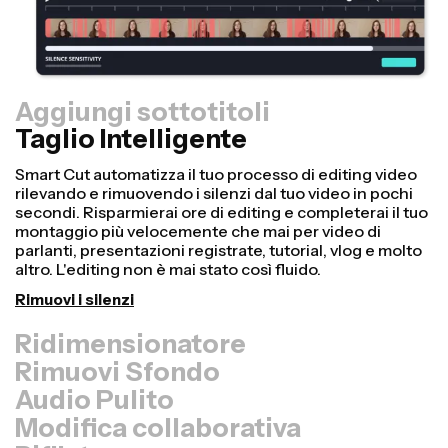
Aggiungi sottotitoli
Taglio Intelligente
Ridimensionatore
Riutilizza i video più velocemente e rendili più
professionali con la nostra funzione Resize Canvas! In
pochi clic, puoi prendere un singolo video e adattarlo
alle dimensioni giuste per ogni altra piattaforma, che sia
TikTok, YouTube, Instagram, Twitter, Linkedin o qualsiasi
altro posto.
Ridimensiona video
Rimuovi Sfondo
Audio Pulito
Modifica collaborativa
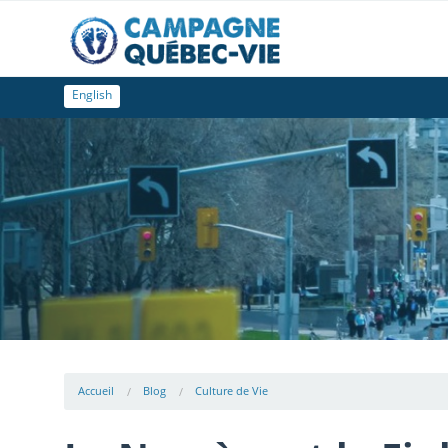
English
Accueil
Blog
Culture de Vie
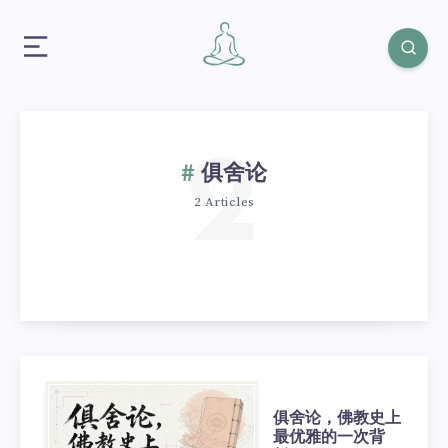
2
俱舍论
2 Articles
俱舍论，佛教史上
最优雅的一次背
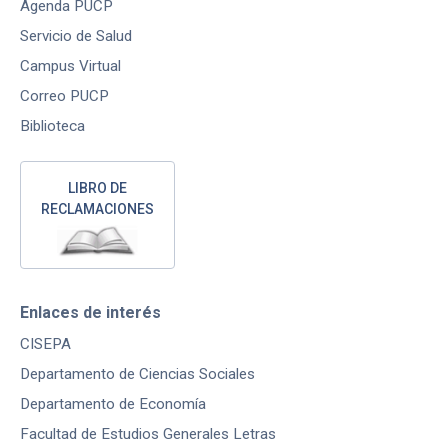
Agenda PUCP
Servicio de Salud
Campus Virtual
Correo PUCP
Biblioteca
LIBRO DE
RECLAMACIONES
Enlaces de interés
CISEPA
Departamento de Ciencias Sociales
Departamento de Economía
Facultad de Estudios Generales Letras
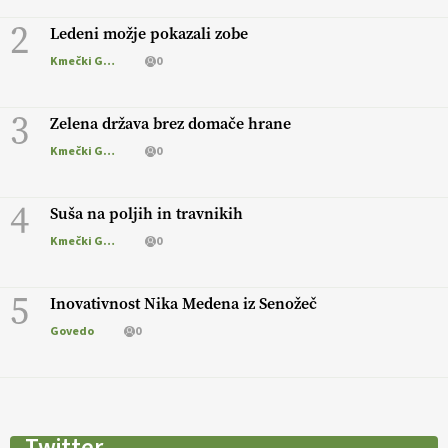
2
Ledeni možje pokazali zobe
Kmečki Glas
0
3
Zelena država brez domače hrane
Kmečki Glas
0
4
Suša na poljih in travnikih
Kmečki Glas
0
5
Inovativnost Nika Medena iz Senožeč
Govedo
0
Twitter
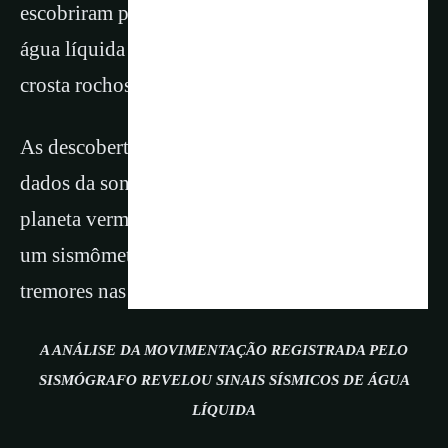
escobriram pela primeira vez um reservatório de
água líquida em Marte, nas profundezas da
crosta rochosa mais externa do planeta.
As descobertas vêm de uma nova análise de
dados da sonda Insight, da Nasa, que pousou no
planeta vermelho em 2018. A sonda carregava
um sismômetro, que registrou quatro anos de
tremores nas profundezas de Marte.
A ANÁLISE DA MOVIMENTAÇÃO REGISTRADA PELO
SISMÓGRAFO REVELOU SINAIS SÍSMICOS DE ÁGUA
LÍQUIDA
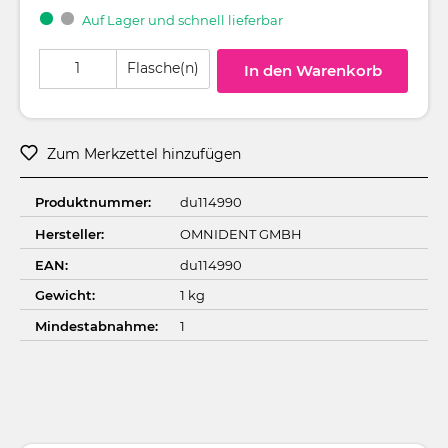
Auf Lager und schnell lieferbar
Produkt Anzahl: Gib den gewünschten Wert ein oder benutze die Schaltflä
Flasche(n)
In den Warenkorb
Zum Merkzettel hinzufügen
Produktnummer:
du114990
Hersteller:
OMNIDENT GMBH
EAN:
du114990
Gewicht:
1 kg
Mindestabnahme:
1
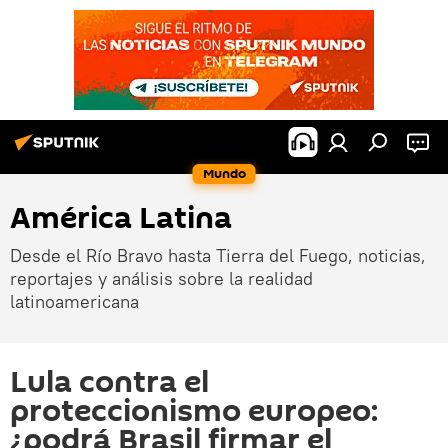
Mundo
América Latina
Desde el Río Bravo hasta Tierra del Fuego, noticias,
reportajes y análisis sobre la realidad
latinoamericana
Lula contra el
proteccionismo europeo:
¿podrá Brasil firmar el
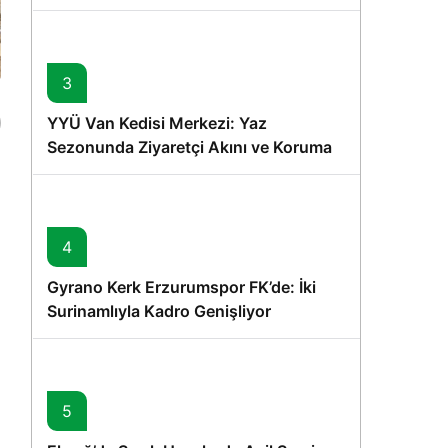
Memişoğlu’nun Ziyareti
3
YYÜ Van Kedisi Merkezi: Yaz
Sezonunda Ziyaretçi Akını ve Koruma
Vurgusu
r
4
Gyrano Kerk Erzurumspor FK’de: İki
Surinamlıyla Kadro Genişliyor
5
□ □ □
Task> Wherever the word "planeta" appears in the entries above, copy that line.

Your solution>
crosta rochosa mais externa do planeta.
planeta vermelho em 2018. A sonda carregava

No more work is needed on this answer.